Heart Specialists Provide Expert Care for Patent Foramen Ovale
The heart specialists at University Hospitals Harrington Heart & Vascular Institute are dedicated to providing expert care for patients with patent foramen ovale, also called PFO. Through close monitoring and a variety of treatment options, we help PFO patients reduce their risk of stroke and more advanced coronary heart disease.
A foramen ovale is a small hole in the heart that naturally exists in babies who are still in the womb. Shortly after birth, the foramen ovale should close. In the event it does not close, a condition called patent foramen ovale or PFO occurs.
Although the majority of patients with this condition do not have any PFO symptoms, the condition may cause migraine headaches and increase the risk of stroke and heart attack. While the condition affects approximately 25% of Americans, many are unaware they are living with PFO.
Advanced Diagnostic Testing for PFO
In order to detect PFO, our heart specialists use various advanced diagnostic tests including:
- Bubble study: A bubble study is performed during an echo or TEE. It involves filling an IV with agitated saline and placing it on the patient’s arm. The saline produces bubbles the doctor watches to determine if they move from one side of the heart to the other.

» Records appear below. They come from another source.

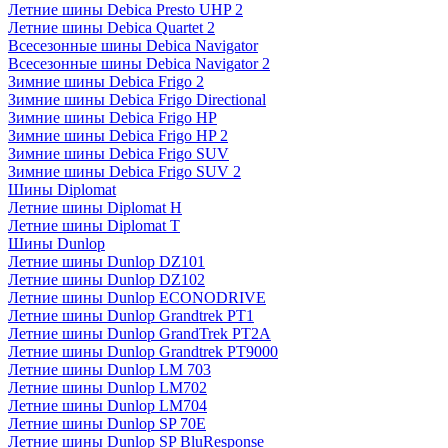
Летние шины Debica Presto UHP 2
Летние шины Debica Quartet 2
Всесезонные шины Debica Navigator
Всесезонные шины Debica Navigator 2
Зимние шины Debica Frigo 2
Зимние шины Debica Frigo Directional
Зимние шины Debica Frigo HP
Зимние шины Debica Frigo HP 2
Зимние шины Debica Frigo SUV
Зимние шины Debica Frigo SUV 2
Шины Diplomat
Летние шины Diplomat H
Летние шины Diplomat T
Шины Dunlop
Летние шины Dunlop DZ101
Летние шины Dunlop DZ102
Летние шины Dunlop ECONODRIVE
Летние шины Dunlop Grandtrek PT1
Летние шины Dunlop GrandTrek PT2A
Летние шины Dunlop Grandtrek PT9000
Летние шины Dunlop LM 703
Летние шины Dunlop LM702
Летние шины Dunlop LM704
Летние шины Dunlop SP 70E
Летние шины Dunlop SP BluResponse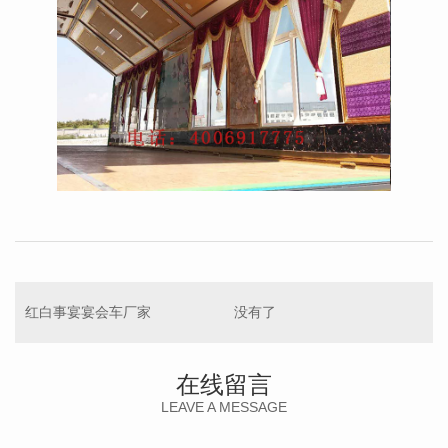
红白事宴宴会车厂家
没有了
在线留言
LEAVE A MESSAGE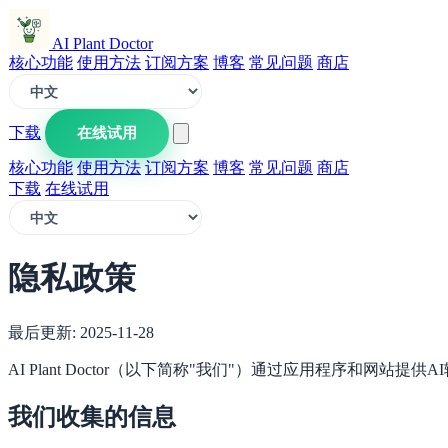
AI Plant Doctor
核心功能
使用方法
订阅方案
博客
常见问题
商店
下载
在线试用
核心功能
使用方法
订阅方案
博客
常见问题
商店
下载
在线试用
隐私政策
最后更新: 2025-11-28
AI Plant Doctor（以下简称"我们"）通过应用程序
我们收集的信息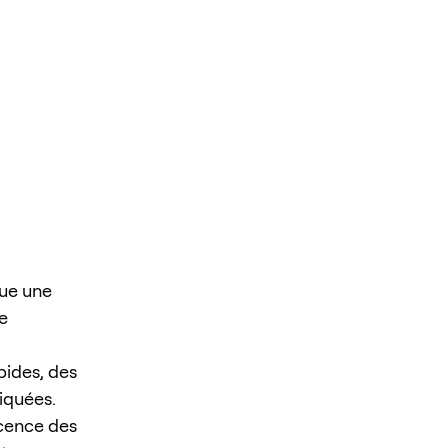
que une
e
pides, des
tiquées.
cence des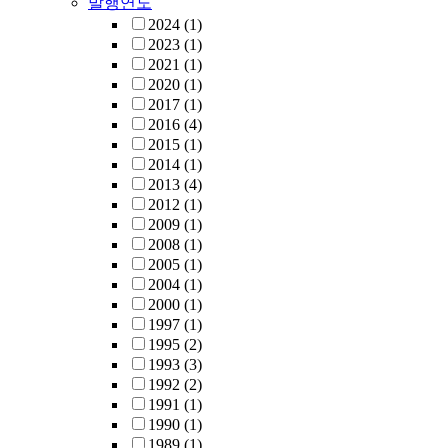
발행연도
2024
(1)
2023
(1)
2021
(1)
2020
(1)
2017
(1)
2016
(4)
2015
(1)
2014
(1)
2013
(4)
2012
(1)
2009
(1)
2008
(1)
2005
(1)
2004
(1)
2000
(1)
1997
(1)
1995
(2)
1993
(3)
1992
(2)
1991
(1)
1990
(1)
1989
(1)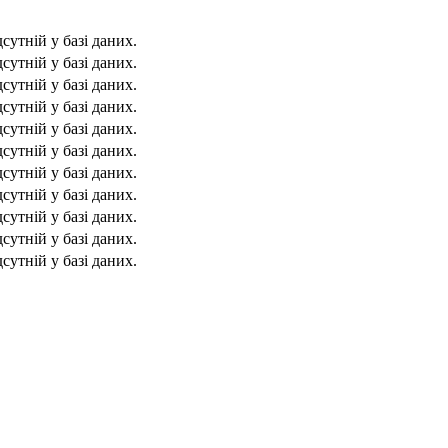
дсутній у базі даних.
дсутній у базі даних.
дсутній у базі даних.
дсутній у базі даних.
дсутній у базі даних.
дсутній у базі даних.
дсутній у базі даних.
дсутній у базі даних.
дсутній у базі даних.
дсутній у базі даних.
дсутній у базі даних.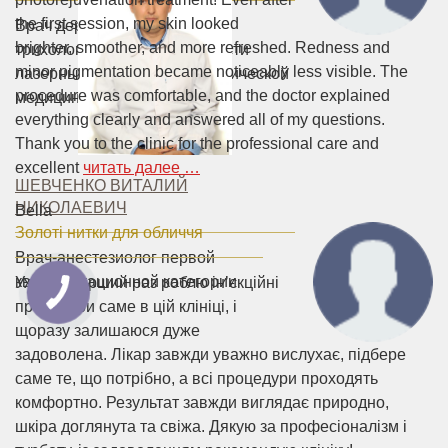
the first session, my skin looked
Врач дерматолог-косметолог,
brighter, smoother, and more refreshed. Redness and
трихолог, специалист в области
minor pigmentation became noticeably less visible. The
лазерных технологий в эстетической
procedure was comfortable, and the doctor explained
медицины.
everything clearly and answered all of my questions.
Thank you to the clinic for the professional care and
excellent
читать далее …
ШЕВЧЕНКО ВИТАЛИЙ
НИКОЛАЕВИЧ
Bella
Золоті нитки для обличчя
Врач-анестезиолог первой
квалификационной категории
Уже не перший раз роблю ін’єкційні
процедури саме в цій клініці, і
щоразу залишаюся дуже
задоволена. Лікар завжди уважно вислухає, підбере
саме те, що потрібно, а всі процедури проходять
комфортно. Результат завжди виглядає природно,
шкіра доглянута та свіжа. Дякую за професіоналізм і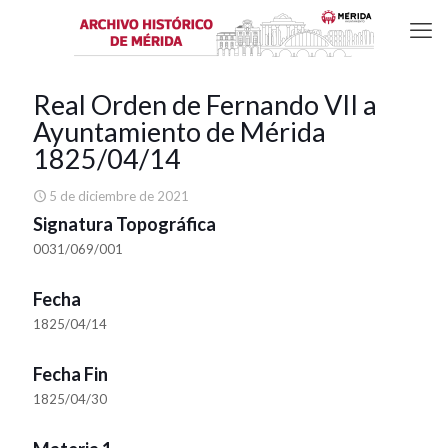
Real Orden de Fernando VII a
Ayuntamiento de Mérida
1825/04/14
5 de diciembre de 2021
Signatura Topográfica
0031/069/001
Fecha
1825/04/14
Fecha Fin
1825/04/30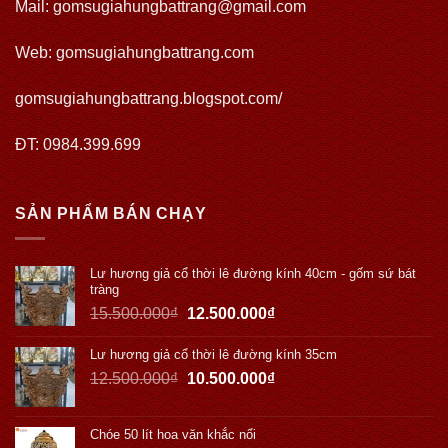
Mail: gomsugiahungbattrang@gmail.com
Web:
gomsugiahungbattrang.com
gomsugiahungbattrang.blogspot.com/
ĐT: 0984.399.699
SẢN PHẨM BÁN CHẠY
Lư hương giả cổ thời lê đường kính 40cm - gốm sứ bát
tràng
15.500.000
₫
12.500.000
₫
Lư hương giả cổ thời lê đường kính 35cm
12.500.000
₫
10.500.000
₫
Chóe 50 lít hoa văn khắc nổi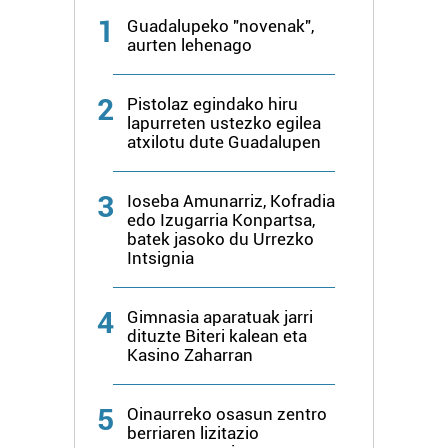
fitxategiak erabiltzen ditu. Zure esperientzia eta
1
Guadalupeko "novenak",
zerbitzuak hobetzeko asmoz, cookie teknologiaz
aurten lehenago
baliatzen gara. Ohar hau onartuz gero, teknologia hori
erabiltzeko baimen esplizitua ematen diguzu.
Gehiago
2
Pistolaz egindako hiru
irakurri
lapurreten ustezko egilea
atxilotu dute Guadalupen
3
Ioseba Amunarriz, Kofradia
edo Izugarria Konpartsa,
batek jasoko du Urrezko
Intsignia
4
Gimnasia aparatuak jarri
dituzte Biteri kalean eta
Kasino Zaharran
5
Oinaurreko osasun zentro
berriaren lizitazio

- Echocardiogram (Echo): An echo is an ultrasound of the heart which evaluates blood flow across the heart valves and chambers.

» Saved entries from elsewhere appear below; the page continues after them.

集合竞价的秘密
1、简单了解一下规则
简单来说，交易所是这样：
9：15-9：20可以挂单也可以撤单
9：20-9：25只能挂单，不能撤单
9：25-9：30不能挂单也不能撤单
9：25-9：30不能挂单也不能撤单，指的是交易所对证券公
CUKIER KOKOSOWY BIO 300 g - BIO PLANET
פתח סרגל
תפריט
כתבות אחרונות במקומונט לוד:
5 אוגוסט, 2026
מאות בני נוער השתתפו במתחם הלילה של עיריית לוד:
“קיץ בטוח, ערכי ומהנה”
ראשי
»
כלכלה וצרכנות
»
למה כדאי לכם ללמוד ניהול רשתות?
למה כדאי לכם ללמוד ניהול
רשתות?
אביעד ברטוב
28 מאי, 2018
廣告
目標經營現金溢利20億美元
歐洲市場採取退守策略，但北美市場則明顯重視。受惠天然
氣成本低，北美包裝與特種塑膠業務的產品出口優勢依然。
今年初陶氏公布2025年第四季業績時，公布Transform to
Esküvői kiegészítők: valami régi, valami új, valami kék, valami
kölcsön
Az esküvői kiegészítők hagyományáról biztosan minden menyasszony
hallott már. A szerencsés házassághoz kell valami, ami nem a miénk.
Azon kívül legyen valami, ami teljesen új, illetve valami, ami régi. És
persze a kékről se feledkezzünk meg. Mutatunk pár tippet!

- Transesophageal echo (TEE): In a TEE, a probe with a tiny camera is placed in the esophagus to reveal a clearer image of the defect than an echo.

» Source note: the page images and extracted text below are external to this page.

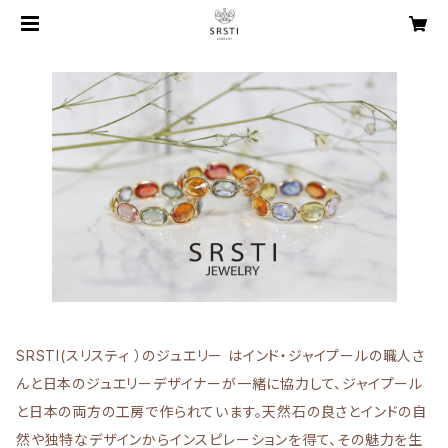
SRSTI(スリスティ ）のジュエリー はインド・ジャイプールの職人さ
んと日本のジュエリーデザイナーが一緒に協力して、ジャイプール
と日本の両方の工房で作られています。天然石の良さとインドの自
然や独特なデザインからインスピレーションを得て、その魅力を生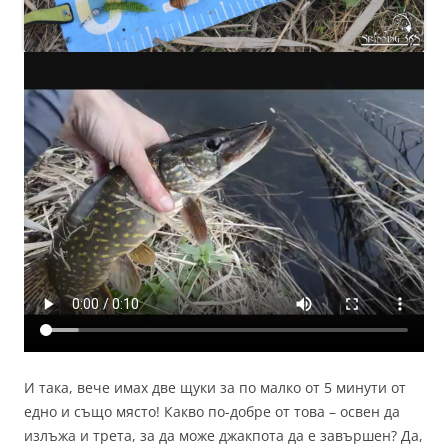
И така, вече имах две щуки за по малко от 5 минути от
едно и също място! Какво по-добре от това – освен да
излъжа и трета, за да може джакпота да е завършен? Да,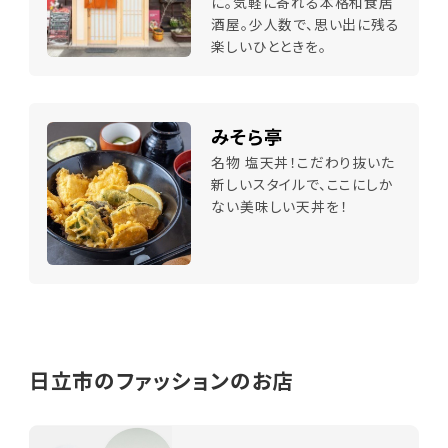
に。気軽に寄れる本格和食居
酒屋。少人数で、思い出に残る
楽しいひとときを。
みそら亭
名物 塩天丼！こだわり抜いた
新しいスタイルで、ここにしか
ない美味しい天丼を！
日立市のファッションのお店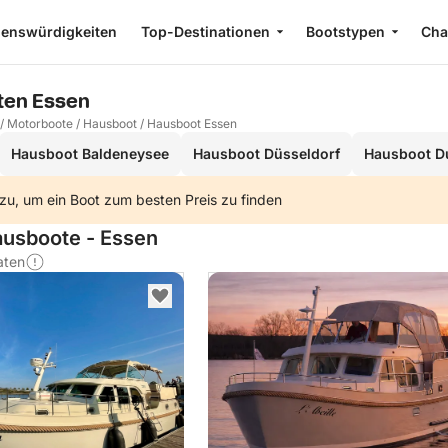
enswürdigkeiten
Top-Destinationen
Bootstypen
Cha
ten Essen
/
Motorboote
/
Hausboot
/
Hausboot Essen
Hausboot Baldeneysee
Hausboot Düsseldorf
Hausboot D
zu, um ein Boot zum besten Preis zu finden
ausboote - Essen
aten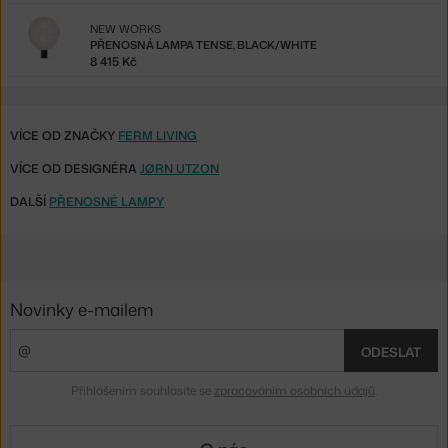
NEW WORKS
PŘENOSNÁ LAMPA TENSE, BLACK/WHITE
8 415 Kč
VÍCE OD ZNAČKY
FERM LIVING
VÍCE OD DESIGNÉRA
JØRN UTZON
DALŠÍ
PŘENOSNÉ LAMPY
Novinky e-mailem
ODESLAT
Přihlášením souhlasíte se
zpracováním osobních údajů
.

Cardiac Catheterization or Surgery for Severe Cases of Patent Foramen Ovale Heart Condition
If you have been diagnosed with PFO but do not have any symptoms or related problems, you will most likely not require treatment. However, if treatment is required for more severe cases of PFO, our heart specialists may recommend:
- Medications: Medications for PFO are usually prescribed to thin your blood to prevent blood clots and stroke.
- PFO Closure: If you’ve had more than one stroke or transient ischemic attack, closure of PFO may be recommended.
For PFO closure, our team at University Hospitals provides a range of procedures. Whenever possible, we’ll perform cardiac catheterization which involves the use of a long, flexible narrow tube called a catheter. The catheter is inserted into a vein in the neck or leg and threaded through the vein to the heart. Then, the size of the PFO is measured and a repair device is selected for closure.
In the event a hole is abnormally large, PFO heart surgery may be necessary to close the larger opening. Our team of skilled heart valve experts use minimally invasive surgical procedures using a tiny incision and robotic techniques. These more advanced techniques provide a less blood loss, less pain and a faster recovery.
Learn More about Heart Valve Expertise at UH
Our heart valve specialists at University Hospitals are dedicated to improving care for heart valve disease treatment through research and innovation. Our team is investigating the benefits of closing the PFO during heart surgery to correct another issue and other more efficient processes.